If $P_{i}=\frac{\alpha_{i}\otimes\beta_{i}}{(\alpha_{i},\;\beta_{i})}=\frac{\alpha_{i}\beta_{i}^{T}}{\alpha_{i}^{T}\beta_{i}}$, where $P_{i}$ are rank-1 projection matrices and $(\alpha_{i},\;\beta_{i})\neq0$, then how we can find $\text{Tr}(P_{1}P_{2})$?

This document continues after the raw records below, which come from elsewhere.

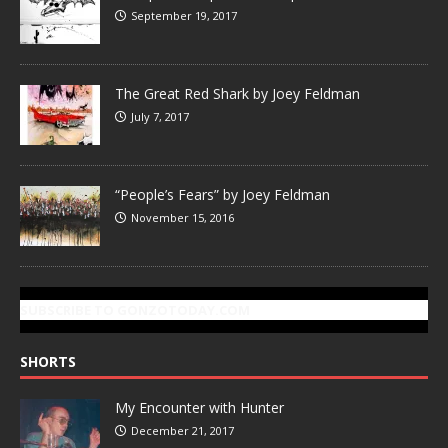
September 19, 2017
The Great Red Shark by Joey Feldman
July 7, 2017
“People’s Fears” by Joey Feldman
November 15, 2016
SUBSCRIBE TO GONZOTODAY.COM
SHORTS
My Encounter with Hunter
December 21, 2017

As I understand $$ \text{Tr}(P_{1}P_{2})=\text{Tr}\left(\frac{\alpha_{1}\beta_{1}^{T}}{\alpha_{1}^{T}\beta_{1}}.\frac{\alpha_{2}\beta_{2}^{T}}{\alpha_{2}^{T}\beta_{2}}\right), $$ but the answer should be $$ \text{Tr}(P_{1}P_{2})=\frac{(\alpha_{1},\;\beta_{2})(\alpha_{2},\;\beta_{1})}{(\alpha_{1},\;\beta_{1})(\alpha_{2},\;\beta_{2})}. $$
Using the cyclic property of the trace, that is $\text{Tr}(AB) = \text{Tr}(BA)$ (choose $A = \alpha_{1}\beta_{1}^{T}\alpha_{2}$ and $B = \beta_2^T$. (The denominator is just a scalar $k =\alpha_{1}^{T}\beta_{1}\alpha_{2}^{T}\beta_{2} $ so it doesn't affect the trace $$\text{Tr}(P_{1}P_{2})=\text{Tr}\left(\frac{\beta_{2}^{T}\alpha_{1}}{\alpha_{1}^{T}\beta_{1}}.\frac{\beta_{1}^{T}\alpha_{2}}{\alpha_{2}^{T}\beta_{2}}\right)$$ Notice each term in the numerator and denominator is a scalar, so the whole quantity inside the trace is a scalar and we know that $\text{Tr}(x) = x$ for a scalar $x$, hence we can omit the trace, $$\text{Tr}(P_{1}P_{2})=\frac{\beta_{2}^{T}\alpha_{1}}{\alpha_{1}^{T}\beta_{1}}.\frac{\beta_{1}^{T}\alpha_{2}}{\alpha_{2}^{T}\beta_{2}}$$ and that's about it.